#### [PROBLEM STATEMENT]
Only the lines holding the string "nossa" are needed; copy each of them from the data.

#### [SOURCE DATA]
=== Section Start ===

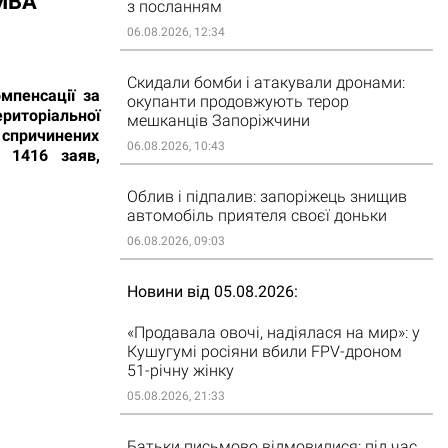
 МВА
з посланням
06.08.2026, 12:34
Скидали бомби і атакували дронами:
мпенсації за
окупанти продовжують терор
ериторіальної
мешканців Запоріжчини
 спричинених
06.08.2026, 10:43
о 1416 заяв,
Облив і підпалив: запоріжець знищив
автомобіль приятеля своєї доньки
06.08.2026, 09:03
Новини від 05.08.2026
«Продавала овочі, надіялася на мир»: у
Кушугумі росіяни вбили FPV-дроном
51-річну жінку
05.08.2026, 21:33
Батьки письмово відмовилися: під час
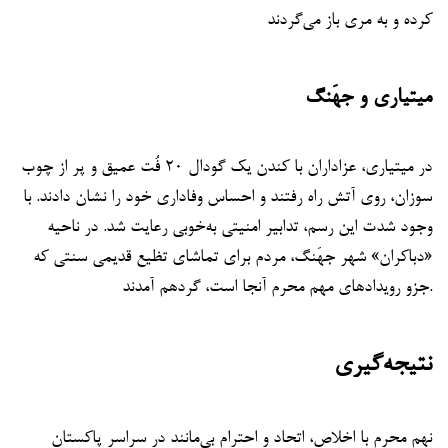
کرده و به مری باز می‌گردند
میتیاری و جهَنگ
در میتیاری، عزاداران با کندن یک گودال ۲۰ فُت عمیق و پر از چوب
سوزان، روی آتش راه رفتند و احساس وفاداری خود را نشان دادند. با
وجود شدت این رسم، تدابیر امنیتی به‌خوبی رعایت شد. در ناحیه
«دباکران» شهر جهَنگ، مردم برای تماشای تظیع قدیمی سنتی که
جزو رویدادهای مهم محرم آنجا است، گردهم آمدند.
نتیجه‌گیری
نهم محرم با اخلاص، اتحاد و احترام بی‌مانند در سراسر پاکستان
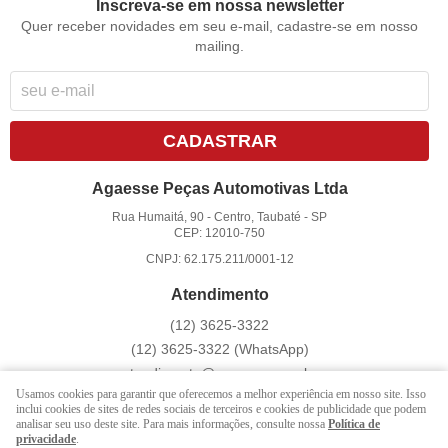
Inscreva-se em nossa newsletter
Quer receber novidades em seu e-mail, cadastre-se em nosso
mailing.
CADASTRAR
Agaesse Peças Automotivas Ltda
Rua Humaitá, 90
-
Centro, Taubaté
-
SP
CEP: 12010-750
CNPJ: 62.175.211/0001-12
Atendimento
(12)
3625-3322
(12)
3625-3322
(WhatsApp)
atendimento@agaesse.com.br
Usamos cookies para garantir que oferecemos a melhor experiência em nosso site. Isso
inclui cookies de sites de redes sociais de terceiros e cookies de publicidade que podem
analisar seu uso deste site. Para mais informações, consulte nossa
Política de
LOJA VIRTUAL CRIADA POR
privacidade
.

=== Section End ===

#### [RESULT OF THIS TASK]
Inscreva-se em nossa newsletter
analisar seu uso deste site. Para mais informações, consulte nossa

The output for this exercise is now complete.